How to handle long lists
Review old tasks
If you've had a task in a list for months and did not touch it, consider deleting it. You should not put everything you can possibly think of in Lunatask just because it might be useful in the future. Does it still make sense to track it? Remember, if something is important, it will come back one way or another.
Review your tasks (possibly using the built-in Priority List or Eisenhower matrix workflows) and remove what's no longer needed or relevant.
Perhaps something can be delegated to other people and moved to Waiting? Alternatively, you can create a separate list (either using an areas or goal), call it "Icebox", and then put these tasks there, so they don't clutter you main task list.
Give it structure
If you still have 80 relevant tasks in your Later section, then you have 80 tasks in your backlog – there's no way around it, and that's okay. The important part is using various sections and priorities cleverly to you know what is first, what is after that, and what is later.
In Lunatask, it's up to you to give Now and Next sections (your current focus) their meaning. Try playing with what the Now status means to you to reduce the number of tasks in there. Having 80 tasks in the backlog is okay, whereas having 80 tasks to work on Now is not.
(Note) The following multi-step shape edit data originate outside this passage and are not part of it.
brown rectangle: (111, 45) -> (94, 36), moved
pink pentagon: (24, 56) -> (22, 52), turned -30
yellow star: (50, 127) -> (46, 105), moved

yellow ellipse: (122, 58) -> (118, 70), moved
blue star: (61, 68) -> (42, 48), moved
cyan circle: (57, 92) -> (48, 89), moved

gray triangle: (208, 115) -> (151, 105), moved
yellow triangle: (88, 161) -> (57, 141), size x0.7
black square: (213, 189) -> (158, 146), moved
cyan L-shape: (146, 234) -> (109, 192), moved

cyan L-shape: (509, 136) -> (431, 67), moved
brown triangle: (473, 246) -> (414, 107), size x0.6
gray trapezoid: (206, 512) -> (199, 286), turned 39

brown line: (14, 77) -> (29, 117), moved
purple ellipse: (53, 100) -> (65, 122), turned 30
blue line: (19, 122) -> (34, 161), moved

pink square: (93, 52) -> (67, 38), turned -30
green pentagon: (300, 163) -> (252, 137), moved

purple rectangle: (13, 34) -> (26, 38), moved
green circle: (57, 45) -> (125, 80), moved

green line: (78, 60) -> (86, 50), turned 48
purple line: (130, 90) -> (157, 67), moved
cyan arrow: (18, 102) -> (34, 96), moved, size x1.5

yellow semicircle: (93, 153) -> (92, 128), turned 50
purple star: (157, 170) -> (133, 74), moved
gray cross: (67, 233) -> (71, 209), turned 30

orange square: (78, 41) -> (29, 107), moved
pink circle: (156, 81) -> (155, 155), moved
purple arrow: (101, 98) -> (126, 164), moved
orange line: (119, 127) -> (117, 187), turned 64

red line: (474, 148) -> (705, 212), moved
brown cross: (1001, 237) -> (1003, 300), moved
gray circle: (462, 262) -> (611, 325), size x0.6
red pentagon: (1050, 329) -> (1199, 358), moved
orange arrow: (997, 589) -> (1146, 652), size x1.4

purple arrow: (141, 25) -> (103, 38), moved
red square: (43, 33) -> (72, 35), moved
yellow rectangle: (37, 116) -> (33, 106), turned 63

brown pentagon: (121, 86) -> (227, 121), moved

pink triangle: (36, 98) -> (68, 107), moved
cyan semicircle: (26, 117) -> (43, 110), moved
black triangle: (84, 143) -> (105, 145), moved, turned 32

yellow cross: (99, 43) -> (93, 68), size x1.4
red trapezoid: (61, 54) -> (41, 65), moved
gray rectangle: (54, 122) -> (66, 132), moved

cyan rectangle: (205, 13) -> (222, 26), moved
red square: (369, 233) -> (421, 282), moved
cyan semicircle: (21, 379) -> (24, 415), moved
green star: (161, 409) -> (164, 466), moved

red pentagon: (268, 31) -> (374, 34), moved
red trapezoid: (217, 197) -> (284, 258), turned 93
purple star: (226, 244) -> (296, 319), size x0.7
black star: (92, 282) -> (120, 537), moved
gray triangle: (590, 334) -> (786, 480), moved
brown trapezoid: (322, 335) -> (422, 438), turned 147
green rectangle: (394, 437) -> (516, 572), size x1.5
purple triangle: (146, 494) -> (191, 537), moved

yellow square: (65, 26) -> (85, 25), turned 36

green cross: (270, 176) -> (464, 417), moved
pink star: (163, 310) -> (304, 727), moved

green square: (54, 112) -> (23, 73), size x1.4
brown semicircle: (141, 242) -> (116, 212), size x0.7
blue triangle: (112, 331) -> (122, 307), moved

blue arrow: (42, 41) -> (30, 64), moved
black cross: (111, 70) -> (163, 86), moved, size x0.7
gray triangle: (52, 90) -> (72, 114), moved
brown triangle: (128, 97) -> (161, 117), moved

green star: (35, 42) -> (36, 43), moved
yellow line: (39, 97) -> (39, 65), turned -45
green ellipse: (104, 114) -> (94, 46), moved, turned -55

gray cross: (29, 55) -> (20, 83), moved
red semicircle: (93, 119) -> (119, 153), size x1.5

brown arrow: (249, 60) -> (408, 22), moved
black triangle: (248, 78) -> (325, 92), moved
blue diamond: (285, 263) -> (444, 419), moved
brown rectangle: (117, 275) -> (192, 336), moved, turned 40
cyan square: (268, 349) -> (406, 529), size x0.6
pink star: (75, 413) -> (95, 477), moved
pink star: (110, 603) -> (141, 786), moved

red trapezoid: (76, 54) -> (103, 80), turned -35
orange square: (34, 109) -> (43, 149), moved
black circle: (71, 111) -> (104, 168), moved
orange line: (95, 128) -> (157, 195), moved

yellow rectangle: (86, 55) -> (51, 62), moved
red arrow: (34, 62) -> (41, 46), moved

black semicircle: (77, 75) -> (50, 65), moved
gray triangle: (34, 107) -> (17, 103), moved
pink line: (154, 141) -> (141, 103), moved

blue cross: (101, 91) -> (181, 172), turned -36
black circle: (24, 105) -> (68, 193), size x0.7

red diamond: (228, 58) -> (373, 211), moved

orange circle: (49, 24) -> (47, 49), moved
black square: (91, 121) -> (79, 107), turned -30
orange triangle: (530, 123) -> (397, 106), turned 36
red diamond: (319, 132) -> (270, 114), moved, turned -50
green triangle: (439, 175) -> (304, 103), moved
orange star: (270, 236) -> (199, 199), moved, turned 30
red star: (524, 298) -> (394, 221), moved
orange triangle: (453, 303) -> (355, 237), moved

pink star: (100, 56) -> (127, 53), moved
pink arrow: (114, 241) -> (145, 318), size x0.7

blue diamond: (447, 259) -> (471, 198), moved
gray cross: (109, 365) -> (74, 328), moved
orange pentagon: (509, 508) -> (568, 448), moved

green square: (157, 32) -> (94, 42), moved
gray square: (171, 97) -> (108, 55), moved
By planning only a small number of tasks at a time, you can give a solid structure to your long task list, and can actually focus on what's important, meaningful now in a manageable way.
Plus, given that your Later section is always by age and priority as well, there's already some structure in it by default.
Hide what's not actionable
After you review and clean up your task list, don't forget to hide tasks that are not actionable at the moment out of sight. In Lunatask, you rarely want to have all tasks in the list shown at the same time unless you're in the process of reviewing and cleaning up your task list.
To do this, simply click the names of Waiting or Later sections to collapse them
In the "Next to work on" overview, you can collapse certain areas the same way. Additionally, you can hide an area completely from showing up in the "Next to work on" overview in area setting.
Using goals to hide tasks until their time comes
The ability to change their tasks' visibility is a great feature of goals. In the goal settings, you can switch between showing all tasks or just actionable ones belonging to the goal in the main list of tasks for the area. You can use this to hide tasks belonging to future projects or create lists to hold not yet fully fleshed out ideas without creating a separate area for them.
To give an example, we might create a goal named Backlog in our area dedicated for work-related tasks. Then, we switch the goal's "show in area tasks" option from all tasks to only actionable tasks. Now, all tasks marked as Later belonging to this goal won't show up anywhere else in Lunatask.